3. Najis anjing dan babi dihilangkan dengan
mencucinya sebanyak tujuh kali, salah satunya menggunakan tanah. Jika najis
tersebut belum hilang setelah itu, pencucian ditambah hingga najis benar-benar
hilang. Hal ini berdasarkan hadis Nabi ﷺ:
إذا ولغ الكلب في الإناء، فاغسلوه سبع مرات إحداهن بالتراب
"Jika
anjing menjilat bejana, maka cucilah bejana itu sebanyak tujuh kali, salah
satunya dengan tanah."
4. Air kencing anak laki-laki yang belum makan
makanan secara sengaja serta muntahnya disucikan dengan cara memercikkan air di
atasnya.

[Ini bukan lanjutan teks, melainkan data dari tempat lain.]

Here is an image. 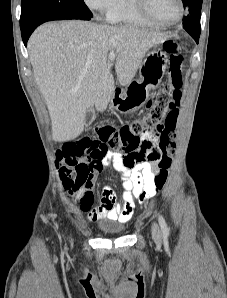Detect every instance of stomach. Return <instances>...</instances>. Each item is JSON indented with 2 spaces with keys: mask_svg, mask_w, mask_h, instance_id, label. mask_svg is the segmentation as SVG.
<instances>
[{
  "mask_svg": "<svg viewBox=\"0 0 227 298\" xmlns=\"http://www.w3.org/2000/svg\"><path fill=\"white\" fill-rule=\"evenodd\" d=\"M167 67V57L160 49L150 51L139 67V78L124 89L117 88L110 99V106L121 114L139 110L148 100L149 93L162 81Z\"/></svg>",
  "mask_w": 227,
  "mask_h": 298,
  "instance_id": "0dacf381",
  "label": "stomach"
}]
</instances>
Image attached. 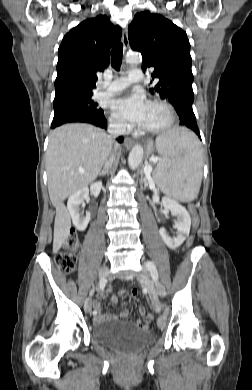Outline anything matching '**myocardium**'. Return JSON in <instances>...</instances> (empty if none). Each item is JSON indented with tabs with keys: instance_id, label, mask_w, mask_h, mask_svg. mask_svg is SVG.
Wrapping results in <instances>:
<instances>
[{
	"instance_id": "myocardium-1",
	"label": "myocardium",
	"mask_w": 252,
	"mask_h": 390,
	"mask_svg": "<svg viewBox=\"0 0 252 390\" xmlns=\"http://www.w3.org/2000/svg\"><path fill=\"white\" fill-rule=\"evenodd\" d=\"M149 104H158V105H161L162 107H164L168 113V119L163 125L156 127V128H149L148 129V128L142 127L141 132L146 133V134H160V133H163V132L169 130L173 126L175 119H176V112H175L173 105L170 104L166 100L158 99V98L150 100Z\"/></svg>"
}]
</instances>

Caranya cukup dengan memercikkan air sekali tanpa perlu menggosok atau
mengulanginya. Dalilnya adalah sabda Nabi ﷺ:
يغسل من بول الجارية، ويرش من بول الغلام
"Air
kencing anak perempuan dicuci, sedangkan air kencing anak laki-laki cukup
dipercikkan air di atasnya."
Selain
itu, diriwayatkan bahwa Nabi ﷺ pernah didatangi seorang
bayi laki-laki yang kemudian kencing di pakaian beliau. Nabi ﷺ pun
meminta air dan memercikkannya ke tempat terkena kencing tersebut. Hal serupa
juga berlaku pada madzi (cairan pra-ejakulasi), yang cukup disucikan dengan
memercikkan air tanpa perlu mencuci secara menyeluruh.